BP engineers struggled Saturday to insert a 6-inch suction tube into a broken pipe a mile below the surface of the Gulf of Mexico in a second attempt to divert oil gushing from the well.

The delicate maneuver by robotic submarines was aborted Friday night when a metal frame enclosing the suction tube shifted, according to BP Chief Operating Officer Doug Suttles. The frame was hoisted back to a surface ship to be adjusted.

The operation resumed Saturday, but Suttles, speaking to reporters at a command post in Robert, La., cautioned that working 5,000 feet below the surface is “a challenge.”

If successful, the tube insertion could capture at most three-quarters of the leaking oil. BP would still have to cap a second leak.

Interior Secretary Ken Salazar, who has been wrestling with charges that his agency has been too cozy with the oil industry, flew over threatened wildlife refuges on the Louisiana coast and said at a news conference: “We feel the pain. We are frustrated.”

He noted that Energy Secretary Steven Chu, who traveled to Houston last week with a group of scientists, is leading “the smartest people on the planet” to help with BP’s effort to stem the flow of oil after the Deepwater Horizon drilling rig explosion April 20.

Mindful of concerns on Capitol Hill that the petroleum giant might seek to avoid paying for all damages related to the massive spill, the administration on Saturday released a strongly worded letter from Salazar and Homeland Security Secretary Janet Napolitano to BP Chief Executive Anthony Hayward.

The letter requested “immediate public clarification of BP’s true intentions” and warned that the London-based company should not seek to dip into a federal oil spill trust fund established through industry taxes.

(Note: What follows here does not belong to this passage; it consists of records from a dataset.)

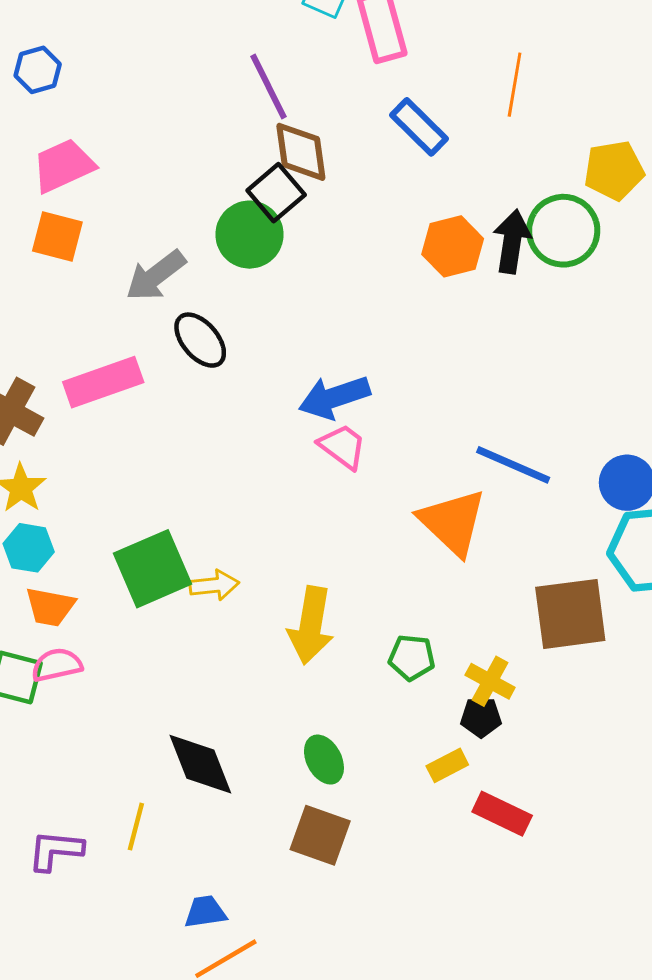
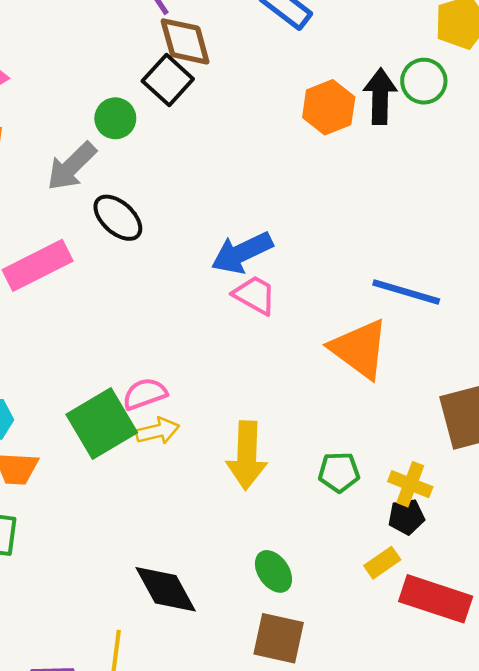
green circle: (563, 231) -> (424, 81), size x0.7
green circle: (249, 235) -> (115, 118), moved, size x0.7
pink semicircle: (57, 665) -> (145, 394), moved
red rectangle: (502, 814) -> (436, 599), size x1.4

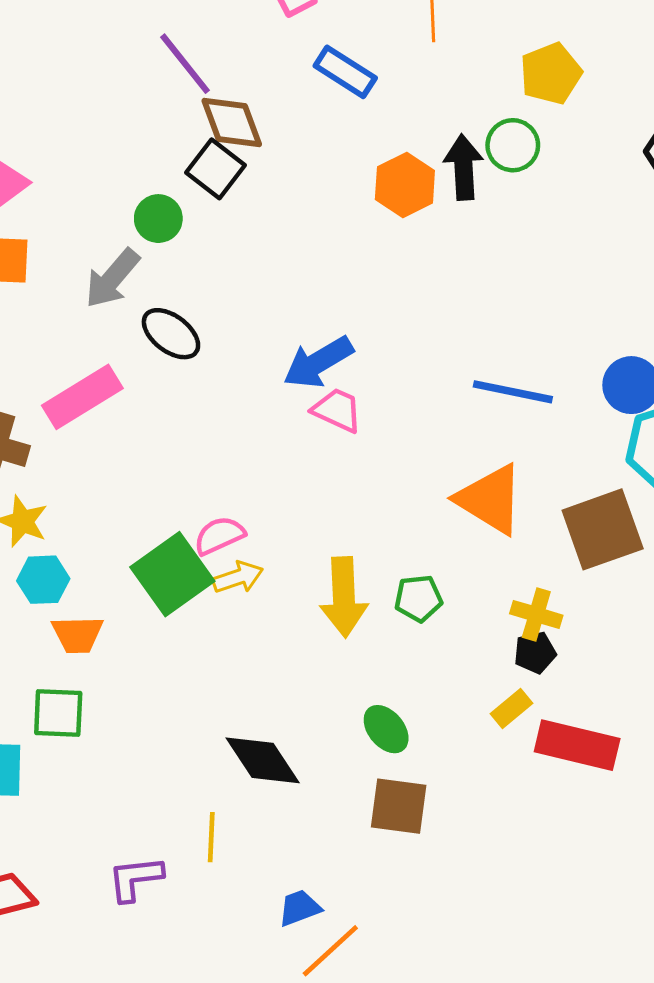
orange triangle: (359, 349) -> (490, 499), moved
green pentagon: (339, 472) -> (418, 598), moved

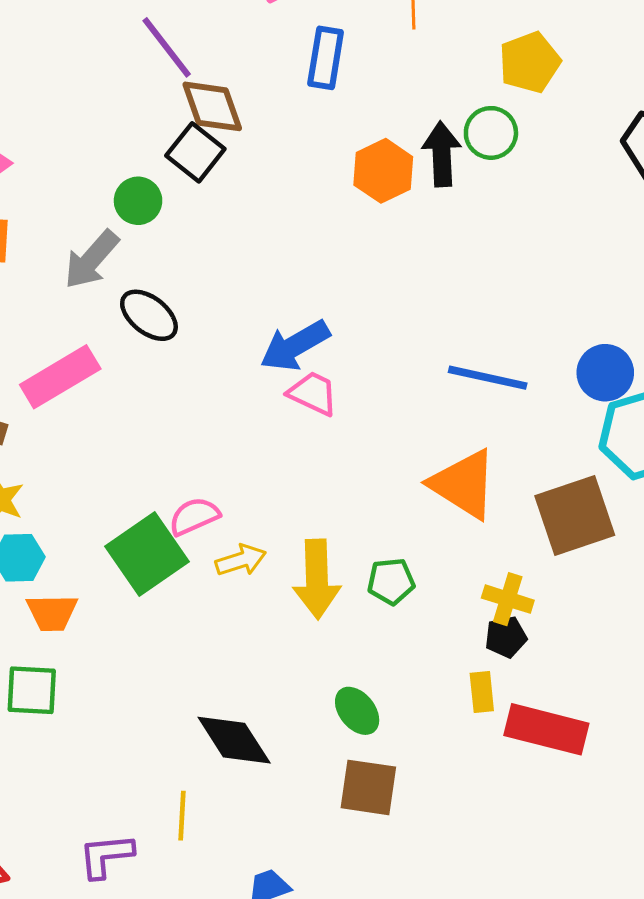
blue rectangle: (345, 72) -> (326, 58), turned 66
yellow arrow: (238, 577) -> (241, 560), moved
yellow rectangle: (511, 708) -> (482, 692), turned -57

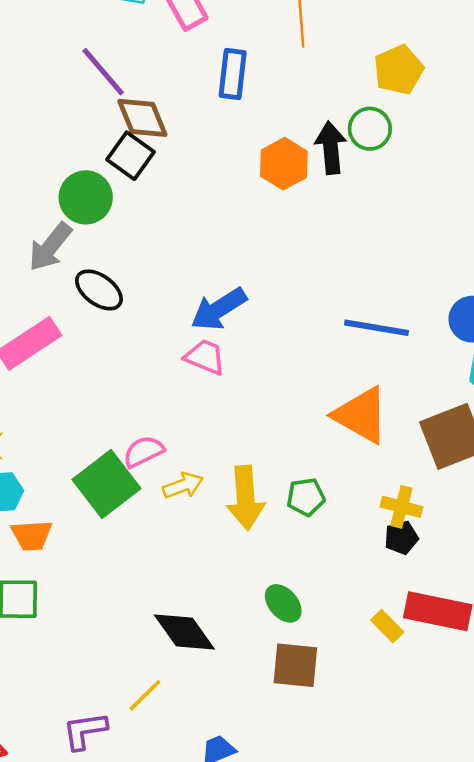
green circle: (138, 201) -> (86, 197), size x1.4
pink trapezoid: (313, 393) -> (205, 357), moved
yellow rectangle: (482, 692) -> (387, 626), moved, turned -36
yellow line: (182, 816) -> (145, 695), turned 45

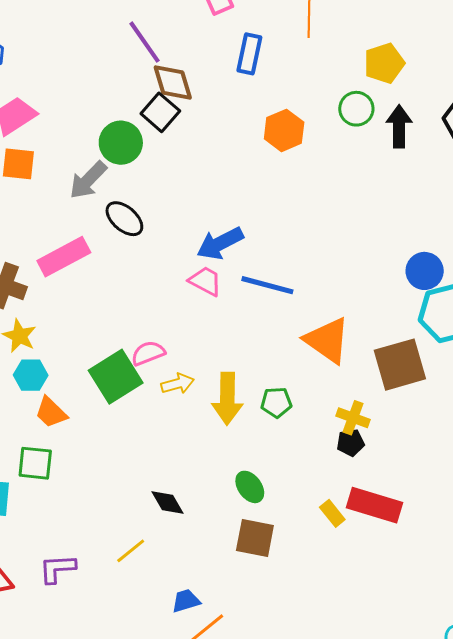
black arrow: (331, 148) -> (399, 126), moved
blue line: (377, 328) -> (267, 285), moved
orange trapezoid: (32, 535) -> (51, 412), turned 42
black diamond: (184, 632) -> (167, 502), size x0.7
purple L-shape: (85, 731) -> (57, 569), moved

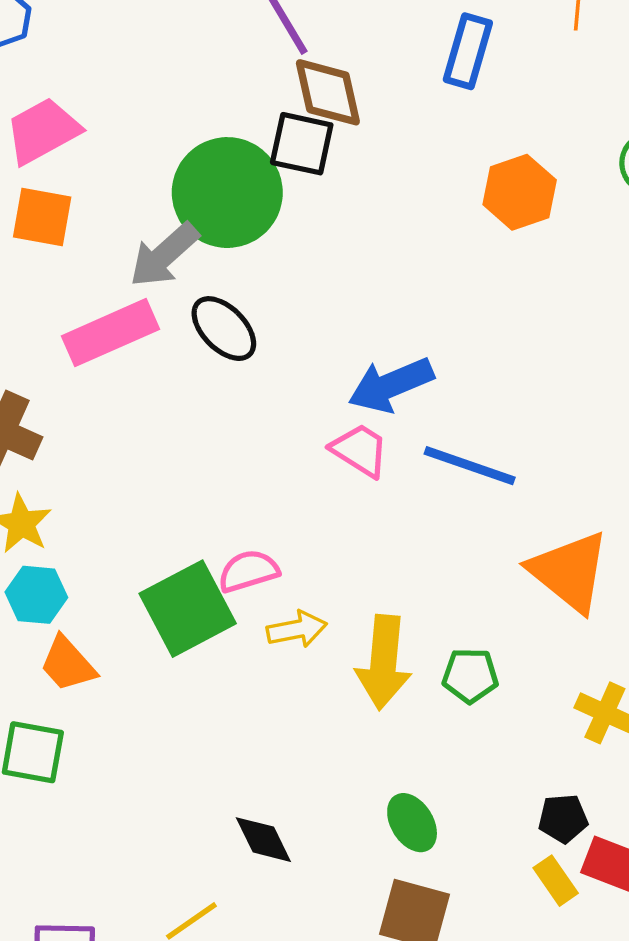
black square: (160, 112) -> (302, 144), turned -33
green circle: (121, 143) -> (227, 193), size x1.4
pink rectangle: (64, 257) -> (111, 333), moved
black pentagon: (351, 443) -> (563, 818), moved

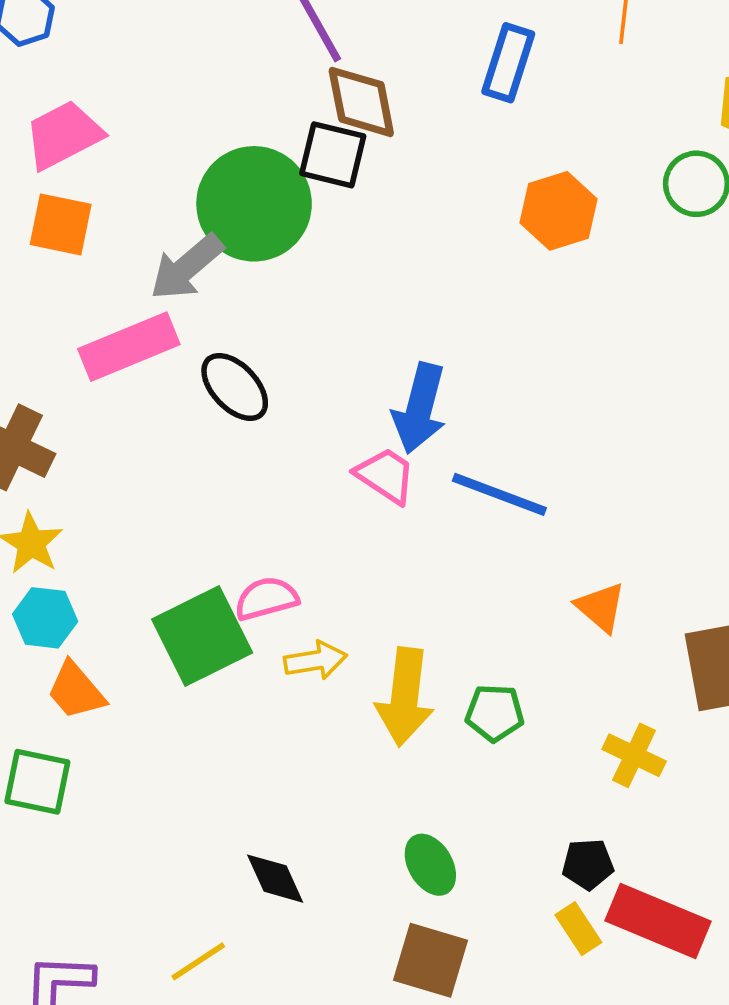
black ellipse: (224, 329) -> (235, 387), moved
blue arrow: (391, 385) -> (420, 408), turned -54
orange triangle: (569, 572) -> (601, 607), size x0.6

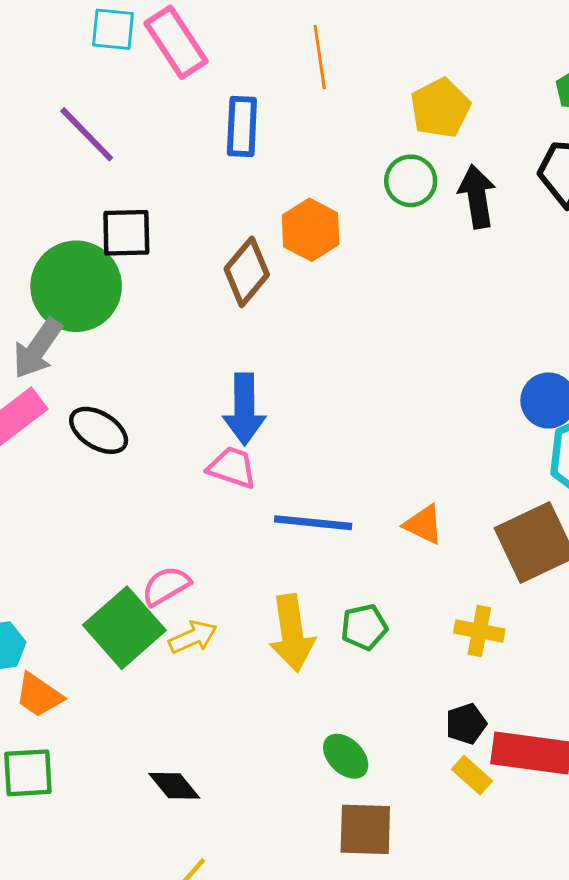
brown diamond: (361, 102) -> (247, 272), moved, turned 66
blue line: (499, 494) -> (313, 523), moved
yellow arrow: (315, 660) -> (193, 637), moved
black diamond: (275, 879) -> (174, 786), moved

Based on BP’s assurances before congressional committees last week, the two Cabinet officials wrote that they understood BP would not invoke a $75 million statutory liability cap to refuse to pay full compensation for the spill. “And BP will not seek reimbursement from the American taxpayers, the United States government or the Oil Spill Liability Trust fund for any amount,” they wrote.